I've decided to go for the option I understand best which was provided by DrPunk...Here is my code:

Code:
Public Class Form1

    Dim toCheck As String = "has address"
    Dim start As Integer
    Dim host As String
    Dim address As String


    Private Sub Button1_Click(ByVal sender As System.Object, ByVal e As System.EventArgs) Handles Button1.Click
        Dim str As String
        str = "yahoo.com has address 87.87.127.118 and there are no other associated addresses"

        If str.ToUpper.Contains(toCheck.ToUpper) Then
            start = str.ToUpper.IndexOf(toCheck.ToUpper)
            host = str.Substring(0, start - 1)
            address = str.Substring(start + toCheck.Length + 1)
            MsgBox(address)
        End If
    End Sub

End Class
It works great but displays everything after the IP address as well "87.87.127.118 and there are no other associated addresses"
Reply With Quote
  #5  
Old 06-09-2011, 03:07 AM
DrPunk's Avatar
DrPunkFind/Extract string from a text file DrPunk is offline
Senior Contributor

* Expert *
 
Join Date: Apr 2003
Location: Never where I want to be
Posts: 1,403
Default

Yeah, my solution assumed there was nothing after the address (the substring without a length parameter gets everything to the end of the string).

It's difficult to suggest a solution without knowing exactly what else there might be in that string. Your new addition to the string suggests to me that there might even be more than one IP Address you need to get out of the string (i.e. if there ARE other associated addresses).

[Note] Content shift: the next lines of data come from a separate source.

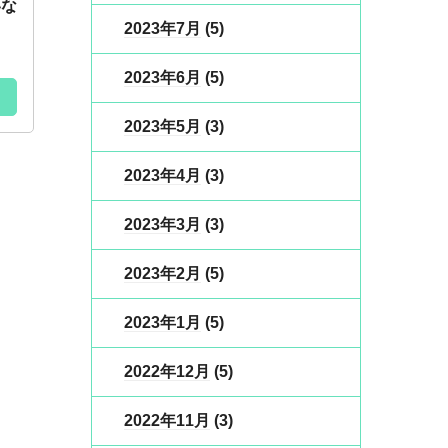
いな
2023年7月
(5)
2023年6月
(5)
2023年5月
(3)
2023年4月
(3)
2023年3月
(3)
2023年2月
(5)
2023年1月
(5)
2022年12月
(5)
2022年11月
(3)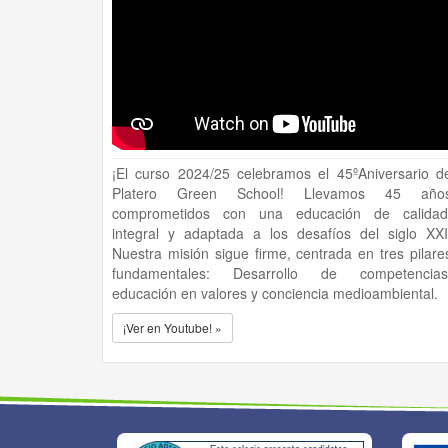
¡El curso 2024/25 celebramos el 45ºAniversario d
Platero Green School! Llevamos 45 año
comprometidos con una educación de calidad
integral y adaptada a los desafíos del siglo XXI
Nuestra misión sigue firme, centrada en tres pilare
fundamentales: Desarrollo de competencias
educación en valores y conciencia medioambiental.
¡Ver en Youtube! »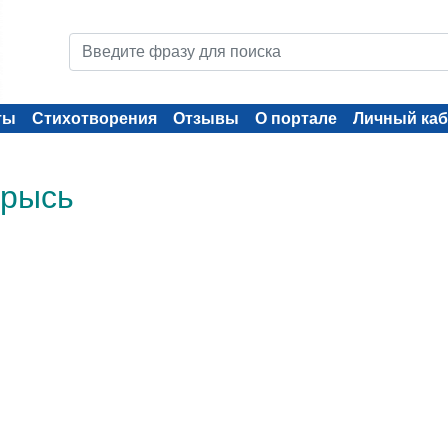
ты
Стихотворения
Отзывы
О портале
Личный каб
 рысь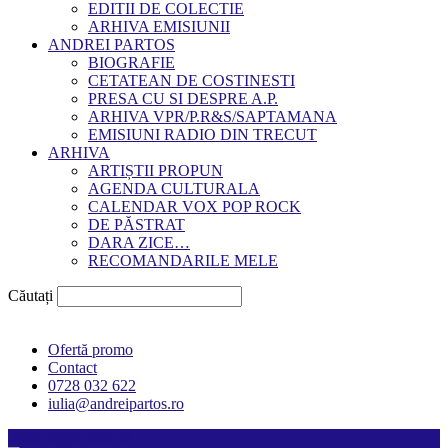
EDITII DE COLECTIE
ARHIVA EMISIUNII
ANDREI PARTOS
BIOGRAFIE
CETATEAN DE COSTINESTI
PRESA CU SI DESPRE A.P.
ARHIVA VPR/P.R&S/SAPTAMANA
EMISIUNI RADIO DIN TRECUT
ARHIVA
ARTIȘTII PROPUN
AGENDA CULTURALA
CALENDAR VOX POP ROCK
DE PĂSTRAT
DARA ZICE…
RECOMANDARILE MELE
Căutați
Ofertă promo
Contact
0728 032 622
iulia@andreipartos.ro
Psihologul muzical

The simplest solution to what you've given would be to look for the first occurrence of a space character (which will find you the space after the address) and substring it from the start to the position of the space - 1.
__________________
There are no computers in heaven!
Reply With Quote
  #6  
Old 06-09-2011, 04:21 AM
zatarboy zatarboy is offline
Regular
 
Join Date: Oct 2004
Posts: 63
Default

Thanks DrPunk but my knowledge on VB/programming is quite limited
I'm most familiar with using constants for the method...eg Substring(3, 3).
Reply With Quote
  #7  
Old 06-09-2011, 05:05 AM
DrPunk's Avatar
DrPunkFind/Extract string from a text file DrPunk is offline
Senior Contributor

* Expert *
 
Join Date: Apr 2003
Location: Never where I want to be
Posts: 1,403
Default

Well it's not much different to what we've already done.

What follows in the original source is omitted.